Feb 12, 2013

Saturday: Roger Corman's THE TRIP at 92Y Tribeca

Here's another trip available for your first Curating paper. 

Note that this screening has 3 layers of curatorial imprimatur:
1. Not Coming to a Theater Near You
           It/they/s/he declares "a bias towards older, often unpopular, and sometimes unknown films that merit a second look."  Its audience: "those who find an impotent similarity" in new releases at theaters and video stores.

2. 92YTribeca
          A screening venue at 200 Hudson Street in Tribeca (not 92nd Street). Dedicated to "inspire a diverse community of young people," including artists, educators, and "sports enthusiasts." [?!] It's part of the Y (below) and not he Tribeca Film Institute or Tribeca Film Festival.

3. The 92nd Street Y, a "community and cultural center that connects people at every stage of life to the worlds of education, the arts, health and wellness, and Jewish life." Originally the Young Men's (and Women's) Hebrew Association. 

---------- Forwarded message ----------
From: NotComing.com <news@notcoming.com

Saturday, Feburary 16th at 7:00PM
NotComing.com at 92YTribeca:

Roger Corman's The Trip

In its semi-serious warning-label preface, Roger Corman's The Trip describes itself as "a shocking commentary on a prevalent trend of our time," but this 1967 psychsploitation classic is also both a quick-and-dirty cash-in on the LSD craze and a seemingly earnest film about lysergic mind-expansion. Scripted by Jack Nicholson, the film follows Peter Fonda, playing a slick, young TV commercial director, as he tries to shed his hang-ups by turning on for the first time.
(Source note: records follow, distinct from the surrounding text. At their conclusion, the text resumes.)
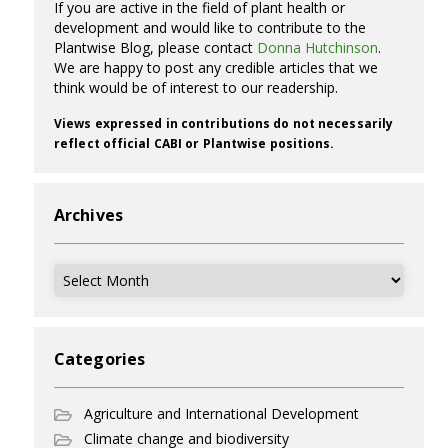
If you are active in the field of plant health or
development and would like to contribute to the
Plantwise Blog, please contact
Donna Hutchinson
.
We are happy to post any credible articles that we
think would be of interest to our readership.
Views expressed in contributions do not necessarily
reflect official CABI or Plantwise positions.
Archives
Archives
Categories
Agriculture and International Development
Climate change and biodiversity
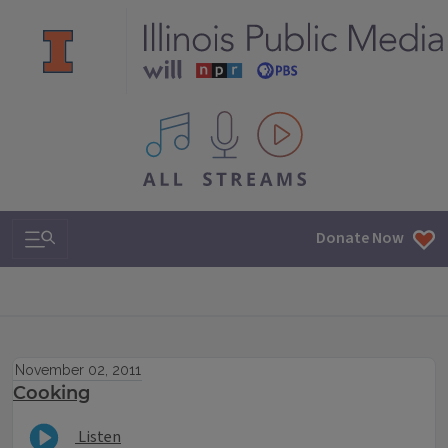
All IPM content streams
Search & Navigation
Donate Now
November 02, 2011
Cooking
Listen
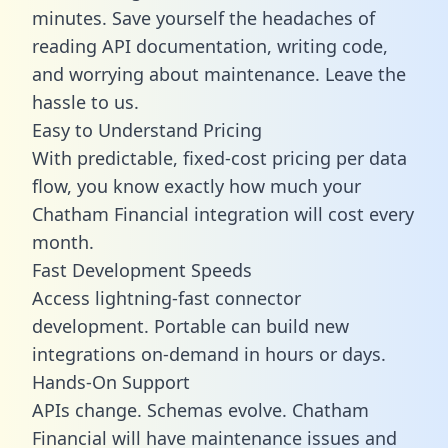
minutes. Save yourself the headaches of
reading API documentation, writing code,
and worrying about maintenance. Leave the
hassle to us.
Easy to Understand Pricing
With predictable,
fixed-cost pricing
per data
flow, you know exactly how much your
Chatham Financial integration will cost every
month.
Fast Development Speeds
Access lightning-fast connector
development. Portable can build new
integrations on-demand in hours or days.
Hands-On Support
APIs change. Schemas evolve. Chatham
Financial will have maintenance issues and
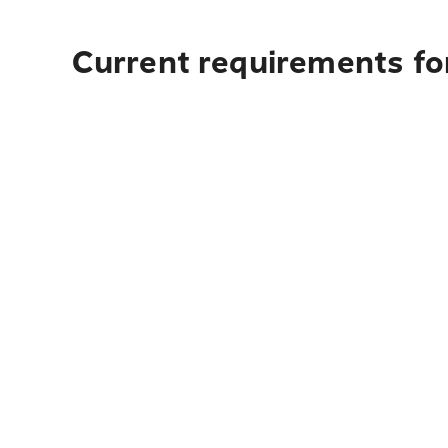
Current requirements for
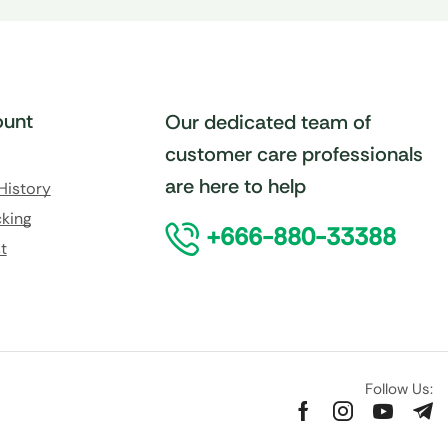
unt
Our dedicated team of
customer care professionals
are here to help
History
king
+666-880-33388
t
Follow Us:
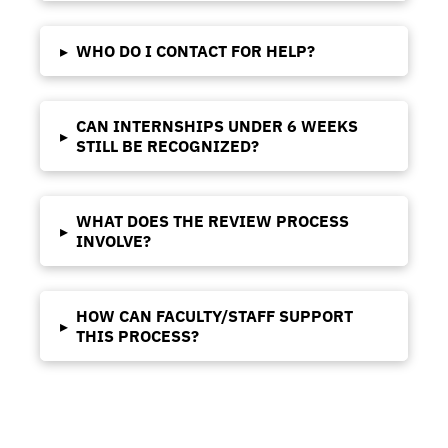
▸
WHO DO I CONTACT FOR HELP?
CAN INTERNSHIPS UNDER 6 WEEKS
▸
STILL BE RECOGNIZED?
WHAT DOES THE REVIEW PROCESS
▸
INVOLVE?
HOW CAN FACULTY/STAFF SUPPORT
▸
THIS PROCESS?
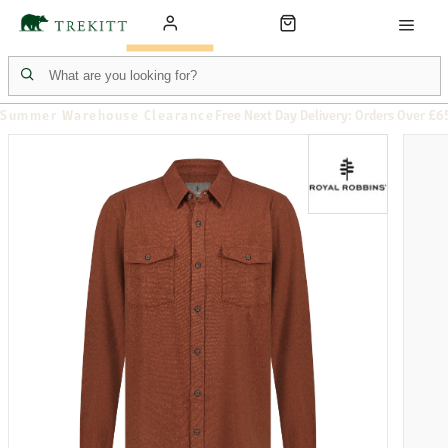
Summer Warehouse Clearance
Free Next Day Delivery: Orders Over £6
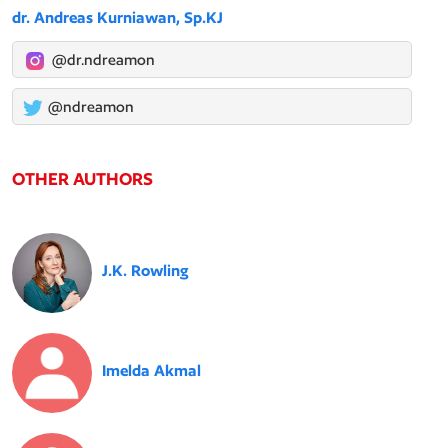
dr. Andreas Kurniawan, Sp.KJ
@dr.ndreamon
@ndreamon
OTHER AUTHORS
J.K. Rowling
Imelda Akmal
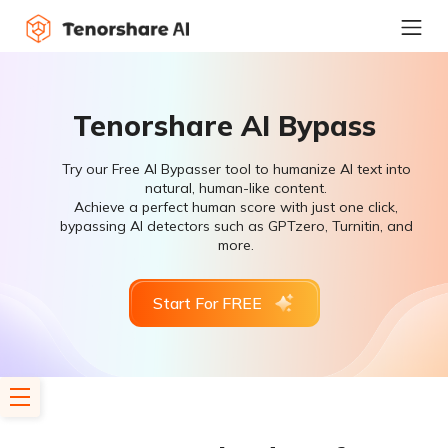
Tenorshare AI Bypass
Try our Free AI Bypasser tool to humanize AI text into
natural, human-like content.
Achieve a perfect human score with just one click,
bypassing AI detectors such as GPTzero, Turnitin, and
more.
Start For FREE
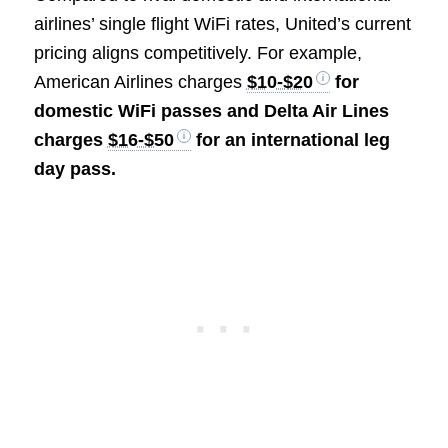
airlines’ single flight WiFi rates, United’s current
pricing aligns competitively. For example,
American Airlines charges
$10-$20
for
domestic WiFi passes and Delta Air Lines
charges
$16-$50
for an international leg
day pass.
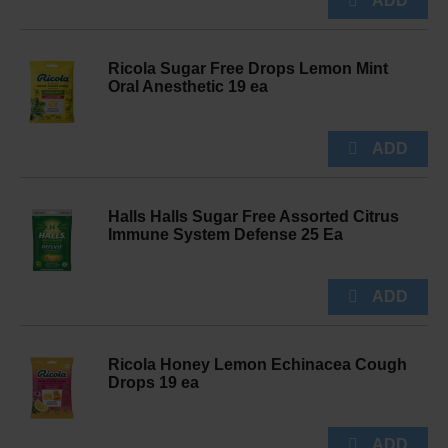
Ricola Sugar Free Drops Lemon Mint
Oral Anesthetic 19 ea
Halls Halls Sugar Free Assorted Citrus
Immune System Defense 25 Ea
Ricola Honey Lemon Echinacea Cough
Drops 19 ea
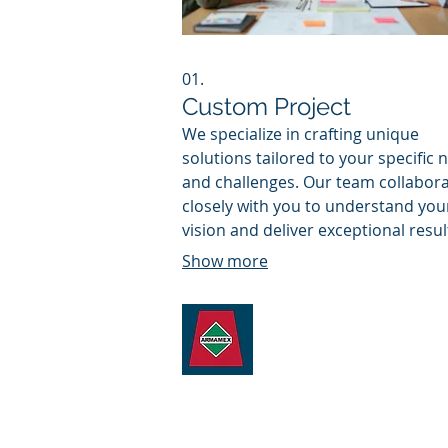
01.
Custom Project
We specialize in crafting unique
solutions tailored to your specific 
and challenges. Our team collabor
closely with you to understand you
vision and deliver exceptional resul
that drive your objectives forward. 
Show more
service ensures a perfect fit for co
requirements.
Helped along on his journey by the usual late-60s Hollywood rogue's gallery, including Bruce Dern as Fonda's bearded, friendly-creepy "guide," and Dennis Hopper as the local hippie acid connection, the results are alternately groovy and nightmarish: gorgeous, perfume-ad-ready vistas of the California coast, in-camera kaleidoscope effects and the spastic delirium of the Sunset Strip. Scored with majestic SoCal psych-pop from Mike Bloomfield and the Electric Flag, The Trip is a masterpiece of Cormanesque economy, featuring scene shot guerilla-style in a packed Whisky-a-Go-Go, and second-unit directing by Hopper and Fonda (which led directly to their collaboration on Easy Rider the next year). Is this a cautionary tale, or an LSD endorsement? Whatever, man.

Director: Roger Corman. 85 mins. 1967. 35mm.

Ticket Price: $12, Film Club Member: $8



Not Coming to a Theater Near You began as a printed column in 1998, was published in varying capacities, and arrived at its current form as this web site (launched in October 2001). If not discerned in its title, this site assumes a bias towards older, often unpopular, and sometimes unknown films that merit a second look. This site caters specifically to those who find an impotent similarity in the "New Releases" section of a video store and whatever's "coming to a theater near you."

Facebook/notcoming / Twitter.com/NotComing


92YTribeca is the 92nd Street Y's exciting new arts and entertainment venue located at 200 Hudson Street at the corner of Canal and Hudson Streets in New York City.

As part of the 92nd Street Y, our mission downtown is to bring together and inspire a diverse community of young people from New York City and beyond, including musicians, artists, filmmakers, performers, writers, educators, humorists, directors, speakers, sports enthusiasts and many others.